Suite aux terribles attaques survenues à Paris mi-novembre, les Parisiens cherchent confort dans la littérature, et dans un livre en particulier. Following the horrific attacks in Paris in mid-November, Parisians are seeking comfort in literature, and in one book in particular.
Shortly after the January attacks on Charlie Hebdo and the Jewish supermarket, people all around France flocked to bookstores to purchase a copy of Voltaire’s ‘Treatise on Tolerance’ as a mark of resistance against barbarity. This time following the horrendous shootings that left 130 people dead and wounded more than 350 other on Friday 13th November, French citizens are once again turning to literature for comfort, rushing to buy Hemingway’s masterpiece ‘A Moveable Feast’.
In his Paris memoir, published posthumously in 1964 and titled in French « Paris est une fête » (Paris is a party), the famed American author recounts his bohemian adventures in the French capital as a member of the Lost Generation in the 1920’s.
This surge in popularity can be explained in part by the fact that #Parisestunefete has recently become a patriotic hastag on social media, but most of all by the interview given by a woman known only as “Danielle” to French TV station BFM TV, in which she urged her fellow citizens to bring flowers to commemorate the dead and to read Hemingway’s tribute to Paris because “we are a very ancient civilization, and we will hold high the banner of our values, and we will show brotherhood to the five million Muslims who exercise their religion freely and kindly, and we will fight against the 10,000 barbarians who kill, they say, in the name of Allah.”
As a consequence, while the book has shot to the top of the literary charts, copies have also been placed along with flowers and candles on the sites of the massacres to show that no matter what, Paris will remain one of world’s capitals of culture.
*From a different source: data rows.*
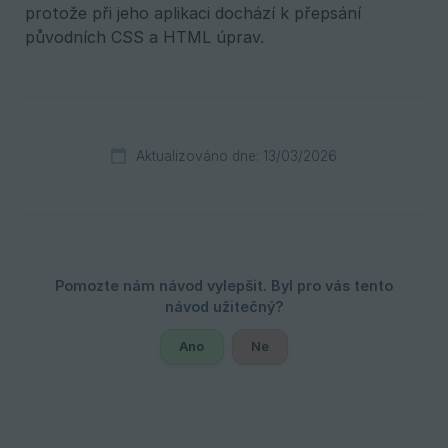
protože při jeho aplikaci dochází k přepsání
původních CSS a HTML úprav.
Aktualizováno dne: 13/03/2026
Ano
Ne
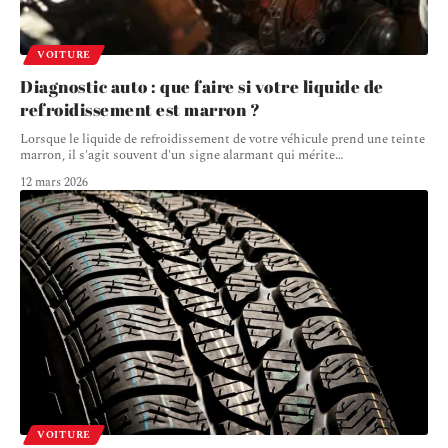
VOITURE
Diagnostic auto : que faire si votre liquide de
refroidissement est marron ?
Lorsque le liquide de refroidissement de votre véhicule prend une teinte
marron, il s'agit souvent d'un signe alarmant qui mérite
…
12 mars 2026
VOITURE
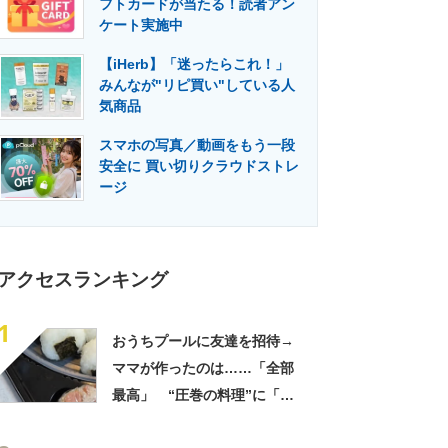
フトカードが当たる！読者アン
門メディア
建設×テクノロジーの最前線
ケート実施中
【iHerb】「迷ったらこれ！」
みんなが"リピ買い"している人
気商品
スマホの写真／動画をもう一段
安全に 買い切りクラウドストレ
ージ
アクセスランキング
1
おうちプールに友達を招待→
ママが作ったのは……「全部
最高」 “圧巻の料理”に「う
っひょ～！」「勝手におっじ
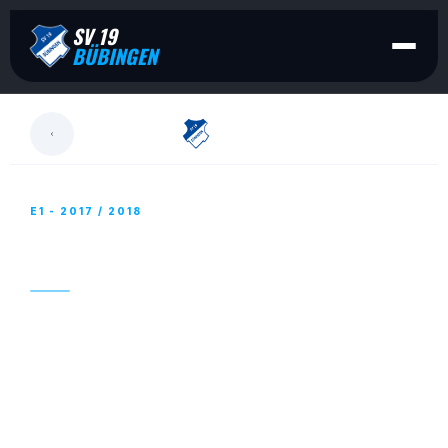
SV 19
BÜBINGEN
LESEN
E1 - 2017 / 2018
E-JUGEND – WEIHNACHTSFEIER
25. DEZEMBER 2017
Auch die E-Jugend hatte Spaß bei eine sehr
gelungenen Weihnachtsfeier.
Am Donnerstag fanden wir uns kurzfristig zu einer
Weihnachtsfeier im Clubheim ein. Fast alle Kinder,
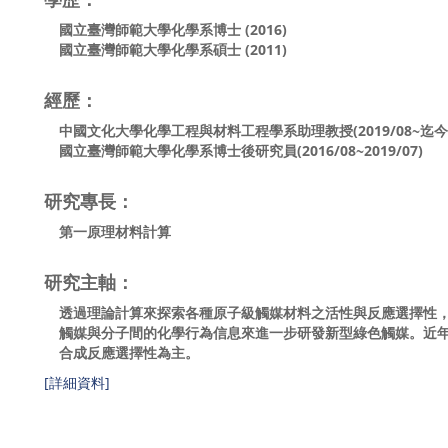
國立臺灣師範大學化學系博士 (2016)
國立臺灣師範大學化學系碩士 (2011)
經歷：
中國文化大學化學工程與材料工程學系助理教授(2019/08~迄今
國立臺灣師範大學化學系博士後研究員(2016/08~2019/07)
研究專長：
第一原理材料計算
研究主軸：
透過理論計算來探索各種原子級觸媒材料之活性與反應選擇性，
觸媒與分子間的化學行為信息來進一步研發新型綠色觸媒。近
合成反應選擇性為主。
[詳細資料]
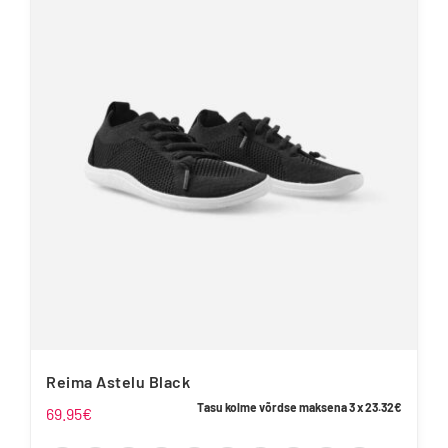
mitu
varianti.
Valikuid
saab
teha
tootelehel.
Reima Astelu Black
Tasu kolme võrdse maksena 3 x
23.32
€
69.95
€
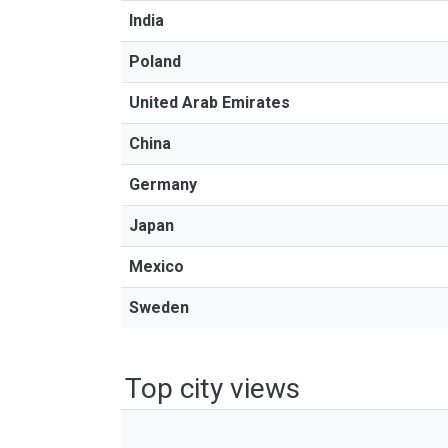
India
Poland
United Arab Emirates
China
Germany
Japan
Mexico
Sweden
Top city views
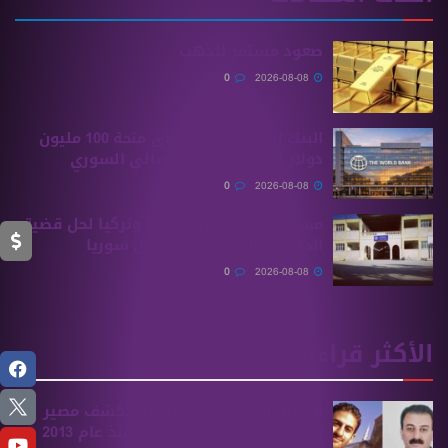
صعود مستمر للذهب
0
2026-08-08
البنك الدولي يوافق على منحة 100 مليون
دولار لتحديث القطاع المالي السوري
0
2026-08-08
مسعىً مشترك بين سوريا وتركيا لحل قضية
الجامعات التركية في شمال سوريا
0
2026-08-08
الأكثر قراءة
الهيئة الوطنية للمفقودين تكشف مصير
بسام بحرة وابنه المفقودان منذ عام 2013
And if ‘A Moveable Feast‘ is far from being misty-eyed about Paris, it remains a beautiful celebration of the city, described as an exciting place with a festive way of life. After all, as Hemingway himself wrote in the opening lines: “If you are lucky enough to have lived in Paris as a young man, then wherever you go for the rest of your life, it stays with you, for Paris is a moveable feast.”